In order for us to even convene a Synod with universal (ecumenical) authority, we have to work out the obstacles inherent in the role and scope of the papacy. This is precisely what is planned at the forthcoming Caholic-Orthodox meeting in Belgrade, Serbia.
If we can work out the role of papal primacy to everyone's satisfaction, then it is clear that the Pope can call an Ecumenical Council to which both sides of the Church will respond. As long as we understand that our theological differences may not be true theological errors but theologumena within the bounds of Tradition, we can look forward to a true, spiritual re-union, and communion.

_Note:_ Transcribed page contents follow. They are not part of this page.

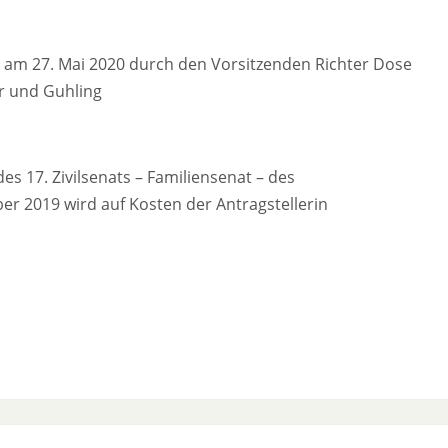
at am 27. Mai 2020 durch den Vorsitzenden Richter Dose
ur und Guhling
 17. Zivilsenats – Familiensenat – des
er 2019 wird auf Kosten der Antragstellerin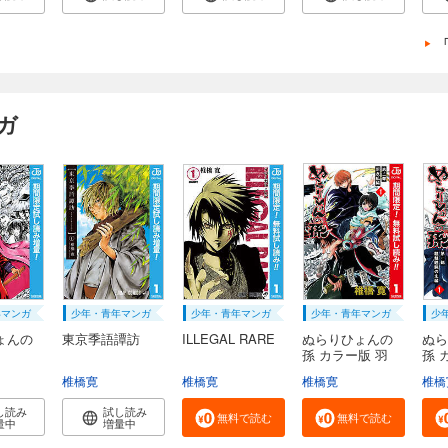
ガ
年マンガ
少年・青年マンガ
少年・青年マンガ
少年・青年マンガ
少
ょんの
東京季語譚訪
ILLEGAL RARE
ぬらりひょんの
ぬら
孫 カラー版 羽
孫 
衣...
魅...
椎橋寛
椎橋寛
椎橋寛
椎橋
し読み
試し読み
無料で読む
無料で読む
量中
増量中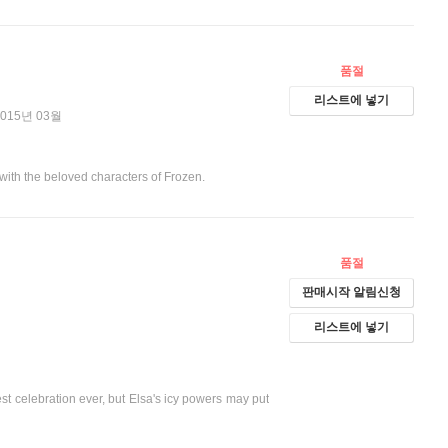
품절
리스트에 넣기
2015년 03월
with the beloved characters of Frozen.
품절
판매시작 알림신청
리스트에 넣기
est celebration ever, but Elsa's icy powers may put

The same cannot be said of the Protestants because they are not in the Church. Their teaching is heresy, by definition (i.e. outside of the teaching of the Church). We cannot accept their teaching as aberrant opinions because they have forsaken the authority of apostolic succession and, by that act, the validity of their "clergy." They are apostates, even though they profess faith in Christ (so do the Mormons, and JWs, and even the Gnostics!).

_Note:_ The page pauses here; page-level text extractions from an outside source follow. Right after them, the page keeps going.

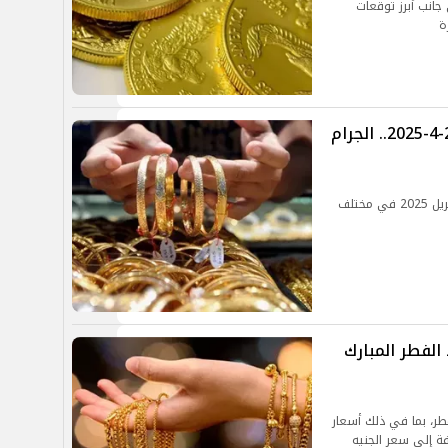
جانب أبرز توقعات
ة
سعر الذهب والسبائك اليوم الأربعاء 2-4-2025.. الجرام
تعرف على سعر الذهب والسبائك اليوم الأربعاء 2 أبريل 2025 في مختلف
الفطر المبارك
طر، بما في ذلك أسعار
ات 24 و22 و21 و18 و14، بالإضافة إلى سعر الجنيه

Within the Protestant amalgam there are groups that are close to the Church, such as some Anglicans and some Lutherans, whose return to the Church is possible (and in the case of Anglicans eer more so likely). But those who deny Trinity, consider Christ a brother of Lucifer, a lesser God, or who profess double predestination, that God created evil, those who ordain women as priests and bishops, those who profess that the Eucharist is only a symbolic presence of Chirst, that Chirst has only one Nature, etc. -- no matter how devout they are in their beliefs, and I believe they are -- they can never be reconciled in the Church because those teachings are outside of anything knonw to the Tradition.